Motivation
Hi, community. Currently, more and more users are using some graph
databases, such as JanusGraph, HugeGraph, etc.
To do some relationship representation of personnel social networks,
It is used to count the activity of each user in the social network. Most
graph databases are in the graph building and graph traversal stage.
All will be implemented using Gremlin syntax.
However, this is very unfriendly to users who are not familiar with gremlin
syntax. While calcite exists as a query framework,
It also provides an adapter interface to adapt to different database
dialects, such as parsing, relational algebra conversion, and query plan
binding.
Our company has solved the problem of adapting various graph databases.
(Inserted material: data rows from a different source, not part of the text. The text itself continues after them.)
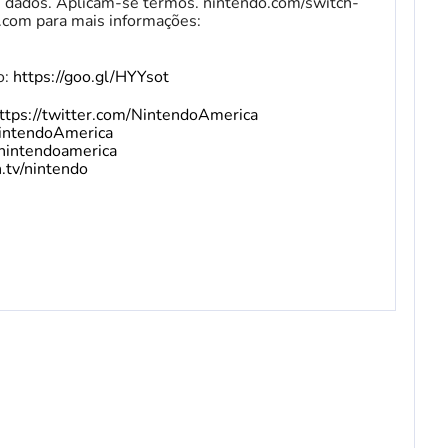
de dados. Aplicam-se termos. nintendo.com/switch-
.com para mais informações:
o:
https://goo.gl/HYYsot
ttps://twitter.com/NintendoAmerica
intendoAmerica
nintendoamerica
.tv/nintendo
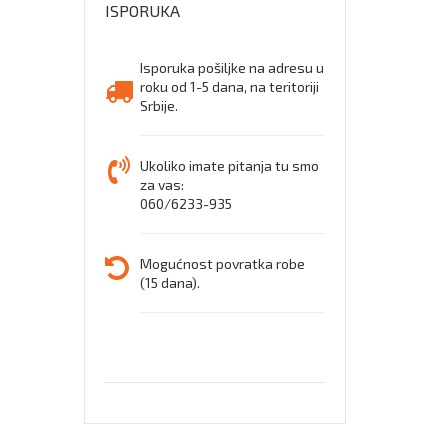
ISPORUKA
DRVO
Isporuka pošiljke na adresu u
roku od 1-5 dana, na teritoriji
Srbije.
Ukoliko imate pitanja tu smo
za vas:
060/6233-935
Mogućnost povratka robe
(15 dana).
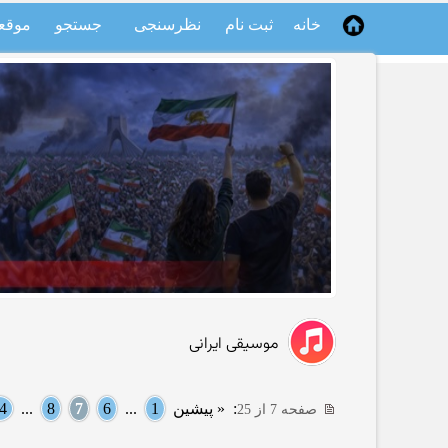
خانه
ثبت نام
نظرسنجی
جستجو
موقع
موسیقی ایرانی
:
« پیشین
1
...
6
7
8
...
4
صفحه 7 از 25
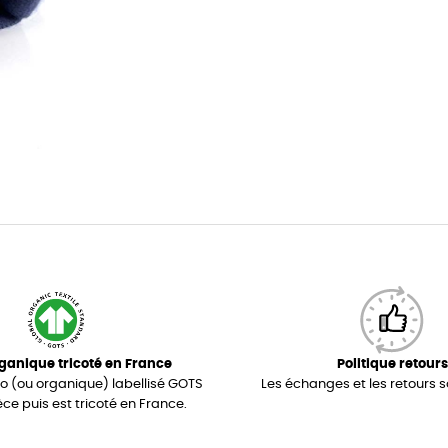
ganique tricoté en France
Politique retours
io (ou organique) labellisé GOTS
Les échanges et les retours s
èce puis est tricoté en France.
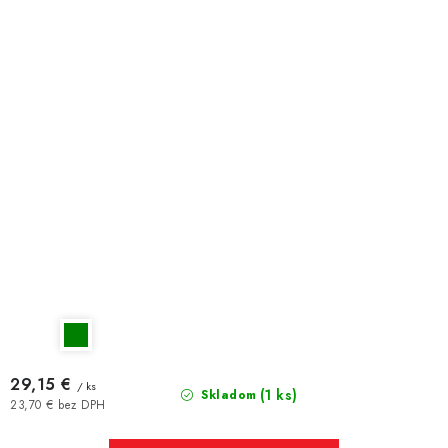
29,15 €
/ ks
(1 ks)
Skladom
23,70 € bez DPH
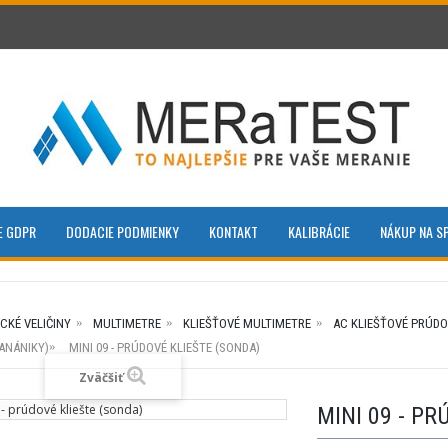
E GDPR
DODACIE PODMIENKY
KONTAKT
KALIBRÁCIE
NÁKUP NA S
CKÉ VELIČINY
MULTIMETRE
KLIEŠŤOVÉ MULTIMETRE
AC KLIEŠŤOVÉ PRÚD
ANÁNIKY)
MINI 09 - PRÚDOVÉ KLIEŠTE (SONDA)
Zväčšiť
MINI 09 - P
This is my warehouse: https://github.com/kaori-seasons/calcite-gremlin-sql
Background
Calcite itself supports the database language expansion of the adapter,
which enables users to understand the meaning of the grammar.
Complete the simplification of the dialect. For example, expand SqlNode to
implement syntax analysis, and expand RelNode to implement logical plan
mapping.
thinkerpop is an adaptation framework for various graph databases. In this
framework, gremlin syntax is mentioned for the first time.
It has now become a universal query layer for graph databases. While
expanding query statements through calcite’s adapter interface,
We will also use thinkerpop's universal graph database API to provide
dialect compatibility for different graph databases.
Give a simple example:
From
SELECT "key" FROM inttype
maps to
g.V().hasLabel("inttype").group().unfold().select(Column.values).order().by(_.unfold().id()).project("inttype").
by(.project("key").by(.unfold().choose(.has("key"),.values("key"),_.constant("\$%#NULL#
%\$"))))
The design architecture is divided into three layers.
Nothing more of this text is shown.